Where Now? Life as a Hippie

The Hippie movement during the late 60s and early 70s impacted my way of thinking and who I have become. Unfortunately, however, Hippies have always been labeled as “dirty, long-haired, sexually deviant, druggies,” to the dismay of many people like myself who saw the better side of Hippie culture as one of peace, tolerance, anti-materialism, and free-spirited harmonious living.

During those Hippie days of my youth, I never had any drug or alcohol problems, and I had to work as hard as the next guy trying to figure out how to live on one’s own. I worked as a pizza delivery guy, painted houses when I could, tended bar once I turned 18, and even managed the local pool room on several brief occasions. Now, if this sounds tough, especially the pool room gig (in those days they were not family oriented like today), let me say I was the furthest thing from a tough guy you ever met. I acquired those jobs because I got along with everybody and was trusted. I was Joe gregarious, loved everyone, did not judge anyone. I was, in short, a Hippie, and I’m very proud to say that.

Hip Hippies
The word Hippie is really a misnomer for describing a relatively small population demographic during an interesting time in our history, as it has a pejorative connotation in and of itself. Its origins are said to have come from the word “hip,” which weirdly does not have any known etymological origin. Hip eventually became a defining verb for the Beat Generation during the 1940s and 50s, signifying “cool” or “in the know.” Sixties youth copied Beat Generation lifestyles and sensibilities, but they were considered inauthentic and not worthy of the name “hip.” Hard working, honorable, conservative “squares”, in particular, called these 60s youth such as myself “Hippies,” with an air of scorn, seeing them as irresponsible slackers with overly leftist political views.

A More Honest POV
Theodore Roszak referred to the 60s Hippie movement as a segment of the “Counter Culture.” He provides an astute analysis of the late 60s in two of his books: The Making of a Counter Culture: Reflections on the Technocratic Society & Its Youthful Opposition, published in 1969, and then 40 years later in a reexamination of the baby boom generation’s Hippie, grown-up offshoot in The Making of an Elder Culture: Reflections on the Future of America’s Most Audacious Generation.

In Counter Culture, Roszak explained that “however lacking older radicals (Beat Geners) may find the Hippies in authenticity or revolutionary potential, they have clearly succeeded in embodying radical disaffiliation – what Herbert Marcuse has called the Great Refusal – in the form that captures the need of the young for unrestricted joy.”  Marcuse was a German-born American philosopher who was a professor at Columbia, Harvard, Brandeis, and UC San Diego.  His most popular work was published in 1964, titled One-Dimensional Man: Studies in the Ideology of Advanced Industrial Society.
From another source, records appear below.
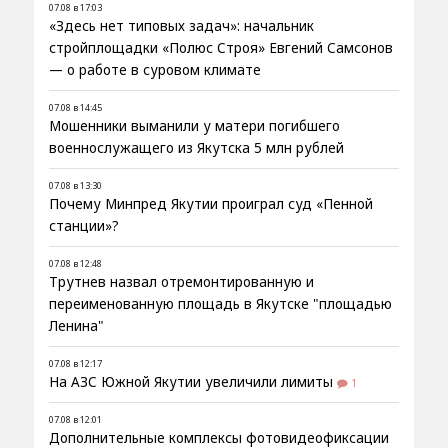
07.08 в 17:03
«Здесь нет типовых задач»: начальник
стройплощадки «Полюс Строя» Евгений Самсонов
— о работе в суровом климате
07.08 в 14:45
Мошенники выманили у матери погибшего
военнослужащего из Якутска 5 млн рублей
07.08 в 13:30
Почему Минпред Якутии проиграл суд «Пенной
станции»?
07.08 в 12:48
Трутнев назвал отремонтированную и
переименованную площадь в Якутске "площадью
Ленина"
07.08 в 12:17
На АЗС Южной Якутии увеличили лимиты
1
07.08 в 12:01
Дополнительные комплексы фотовидеофиксации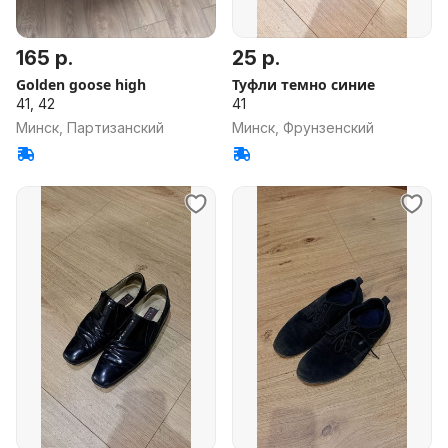
165 р.
25 р.
Golden goose high
Туфли темно синие
41, 42
41
Минск, Партизанский
Минск, Фрунзенский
He argued that aristocrats cultivated the growth of a meaningless consumer-oriented society that was both intellectually and spiritually poor. Such notions attracted student radicals of the 60s and their left-leaning activism, including the antiwar movement.

“Radical disaffiliation” in protest of a status-quo population of Hippie-hating, conservative “squares” who promoted soulless hard work and over-consumerism fit logically and safely within my way of thinking as a young teenager and still does today.

The Anti Hippies
Squares, by the way, was another population identifier that grew in prominence during the 60s and 70s. Bill Thomas wrote about it in Second Wind: Navigating the Passage to a Slower, Deeper, and More Connected Life, published in 2014. In the 60s and 70s, Squares were everything Hippies were not. “While others (i.e. Hippies) tested the outer limits of art, music, and fashion, Squares were content to stay well inside established norms,” Thomas wrote. He added that squares “were the people who knew how to make the world work. Clarity of purpose and responsibility were more than just ideals. These young men and women did their jobs, they went to war, they went to school, largely without complaint.”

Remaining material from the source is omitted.